— INFORMATION SUPPLIED —
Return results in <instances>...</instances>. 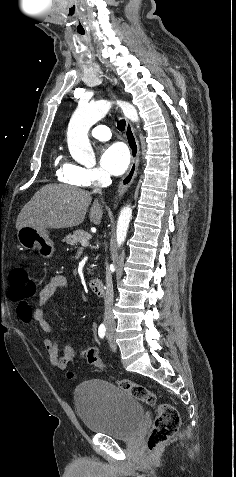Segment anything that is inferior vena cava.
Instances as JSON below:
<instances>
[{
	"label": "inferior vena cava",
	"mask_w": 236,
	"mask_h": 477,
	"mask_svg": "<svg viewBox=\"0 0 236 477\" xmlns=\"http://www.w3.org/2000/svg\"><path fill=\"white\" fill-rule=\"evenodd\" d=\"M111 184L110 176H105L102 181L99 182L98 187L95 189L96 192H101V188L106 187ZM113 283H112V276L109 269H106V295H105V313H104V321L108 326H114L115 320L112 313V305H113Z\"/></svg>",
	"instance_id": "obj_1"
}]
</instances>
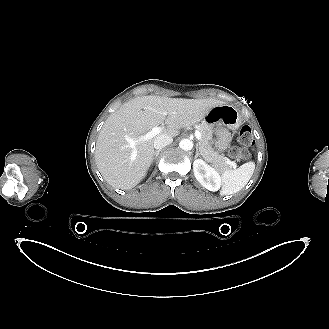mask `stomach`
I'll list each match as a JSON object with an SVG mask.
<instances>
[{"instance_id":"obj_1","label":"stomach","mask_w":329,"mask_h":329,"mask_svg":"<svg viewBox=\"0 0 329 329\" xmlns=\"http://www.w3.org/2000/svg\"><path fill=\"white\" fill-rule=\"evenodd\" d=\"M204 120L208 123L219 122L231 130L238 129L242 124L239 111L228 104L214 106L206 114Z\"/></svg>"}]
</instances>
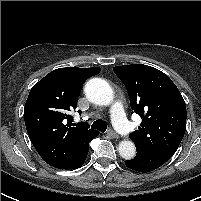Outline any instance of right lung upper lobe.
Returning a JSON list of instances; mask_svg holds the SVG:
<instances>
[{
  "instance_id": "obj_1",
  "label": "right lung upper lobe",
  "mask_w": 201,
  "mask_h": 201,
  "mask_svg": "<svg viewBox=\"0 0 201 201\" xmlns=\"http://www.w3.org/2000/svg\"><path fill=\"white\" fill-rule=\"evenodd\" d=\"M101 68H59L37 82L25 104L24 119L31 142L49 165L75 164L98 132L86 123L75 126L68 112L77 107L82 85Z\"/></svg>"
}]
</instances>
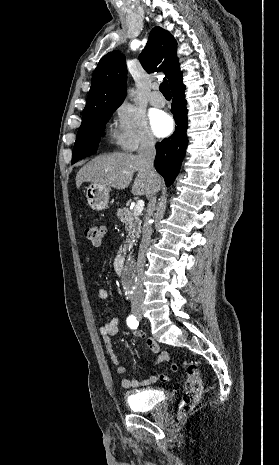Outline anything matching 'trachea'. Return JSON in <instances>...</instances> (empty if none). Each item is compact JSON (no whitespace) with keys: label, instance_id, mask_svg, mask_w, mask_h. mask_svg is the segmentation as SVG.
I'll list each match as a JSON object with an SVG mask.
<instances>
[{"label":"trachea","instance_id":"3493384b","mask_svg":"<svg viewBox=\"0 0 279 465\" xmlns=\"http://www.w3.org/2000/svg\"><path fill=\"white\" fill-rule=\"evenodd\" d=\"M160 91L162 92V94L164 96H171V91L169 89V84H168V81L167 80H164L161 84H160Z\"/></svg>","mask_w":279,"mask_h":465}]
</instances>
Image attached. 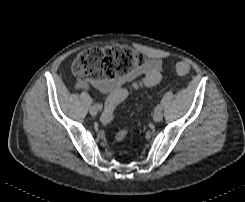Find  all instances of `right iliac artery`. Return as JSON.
--
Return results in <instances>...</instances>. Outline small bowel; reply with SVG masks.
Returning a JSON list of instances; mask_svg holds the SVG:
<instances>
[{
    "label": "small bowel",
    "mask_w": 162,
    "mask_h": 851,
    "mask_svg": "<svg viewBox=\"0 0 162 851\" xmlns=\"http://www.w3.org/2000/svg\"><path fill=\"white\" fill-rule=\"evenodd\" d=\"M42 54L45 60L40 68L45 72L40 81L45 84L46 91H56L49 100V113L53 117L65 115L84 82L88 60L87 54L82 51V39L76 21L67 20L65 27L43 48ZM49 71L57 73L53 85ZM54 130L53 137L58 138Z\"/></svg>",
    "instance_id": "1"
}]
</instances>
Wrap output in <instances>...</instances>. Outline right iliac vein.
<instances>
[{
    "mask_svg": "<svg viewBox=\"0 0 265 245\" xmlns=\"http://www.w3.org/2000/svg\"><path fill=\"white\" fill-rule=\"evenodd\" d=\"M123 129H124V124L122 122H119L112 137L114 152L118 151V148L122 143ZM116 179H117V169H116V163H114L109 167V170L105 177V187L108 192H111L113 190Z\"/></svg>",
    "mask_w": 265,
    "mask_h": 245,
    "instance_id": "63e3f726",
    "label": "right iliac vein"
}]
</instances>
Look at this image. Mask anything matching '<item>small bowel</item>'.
---
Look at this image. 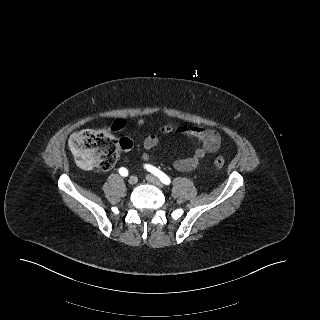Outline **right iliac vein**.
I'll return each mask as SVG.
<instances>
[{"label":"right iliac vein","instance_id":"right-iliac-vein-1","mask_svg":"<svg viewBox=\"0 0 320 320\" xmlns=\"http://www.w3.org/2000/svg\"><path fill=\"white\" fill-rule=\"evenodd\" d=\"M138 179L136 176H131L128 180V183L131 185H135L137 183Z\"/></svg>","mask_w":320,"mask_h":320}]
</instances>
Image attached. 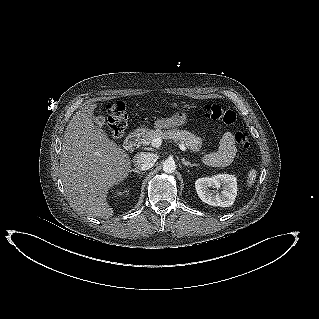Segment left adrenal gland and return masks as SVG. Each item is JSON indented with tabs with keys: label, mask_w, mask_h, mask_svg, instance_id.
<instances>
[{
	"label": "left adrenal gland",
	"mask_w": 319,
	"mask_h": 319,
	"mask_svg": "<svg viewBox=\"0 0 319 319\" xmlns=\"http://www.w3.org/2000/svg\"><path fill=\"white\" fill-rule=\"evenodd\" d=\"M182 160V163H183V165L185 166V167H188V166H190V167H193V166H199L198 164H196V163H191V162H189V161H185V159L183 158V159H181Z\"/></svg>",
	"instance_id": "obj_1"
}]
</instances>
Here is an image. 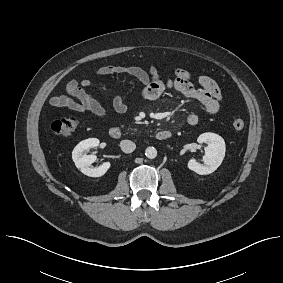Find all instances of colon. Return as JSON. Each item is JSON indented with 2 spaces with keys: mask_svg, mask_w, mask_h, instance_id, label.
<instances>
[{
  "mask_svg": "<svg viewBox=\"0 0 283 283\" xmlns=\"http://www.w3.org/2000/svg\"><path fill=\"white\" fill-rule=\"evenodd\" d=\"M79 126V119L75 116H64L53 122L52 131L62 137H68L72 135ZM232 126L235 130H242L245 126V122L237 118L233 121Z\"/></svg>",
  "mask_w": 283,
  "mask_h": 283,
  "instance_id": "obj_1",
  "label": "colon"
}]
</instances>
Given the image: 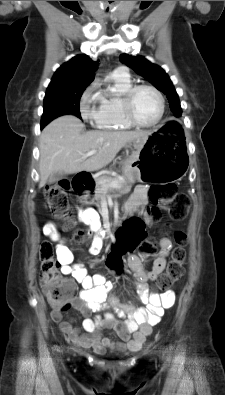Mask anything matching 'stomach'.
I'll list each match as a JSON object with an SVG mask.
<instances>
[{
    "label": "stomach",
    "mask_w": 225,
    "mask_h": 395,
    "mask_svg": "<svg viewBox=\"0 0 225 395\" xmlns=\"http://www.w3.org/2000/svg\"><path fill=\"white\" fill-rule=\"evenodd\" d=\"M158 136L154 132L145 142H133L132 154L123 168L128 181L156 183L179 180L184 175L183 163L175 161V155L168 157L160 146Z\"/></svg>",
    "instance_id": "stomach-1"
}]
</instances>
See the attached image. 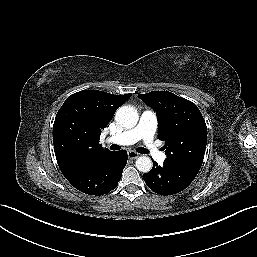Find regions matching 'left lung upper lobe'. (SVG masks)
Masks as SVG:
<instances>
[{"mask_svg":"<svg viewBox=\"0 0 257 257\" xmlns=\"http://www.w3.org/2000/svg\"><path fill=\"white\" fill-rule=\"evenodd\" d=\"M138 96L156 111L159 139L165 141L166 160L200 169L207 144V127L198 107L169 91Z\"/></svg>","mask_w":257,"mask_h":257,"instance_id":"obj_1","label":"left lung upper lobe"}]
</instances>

— EXERCISE DESCRIPTION —
Beginning at the line with "Wrap output in" and ending at the line with "Look at this image. Mask", reproduce each line of the data above exactly, and add no other lines.

— PROBLEM SOLUTION —
Wrap output in <instances>...</instances>. Outline right iliac vein.
<instances>
[{
    "mask_svg": "<svg viewBox=\"0 0 265 245\" xmlns=\"http://www.w3.org/2000/svg\"><path fill=\"white\" fill-rule=\"evenodd\" d=\"M123 129H124V124L122 122H119L112 137L114 152L118 151V148L122 143ZM116 179H117V169H116V163H114L109 167V170L105 177V187L108 192H111L113 190Z\"/></svg>",
    "mask_w": 265,
    "mask_h": 245,
    "instance_id": "63e3f726",
    "label": "right iliac vein"
}]
</instances>
Look at this image. Mask anything matching '<item>small bowel</item>'.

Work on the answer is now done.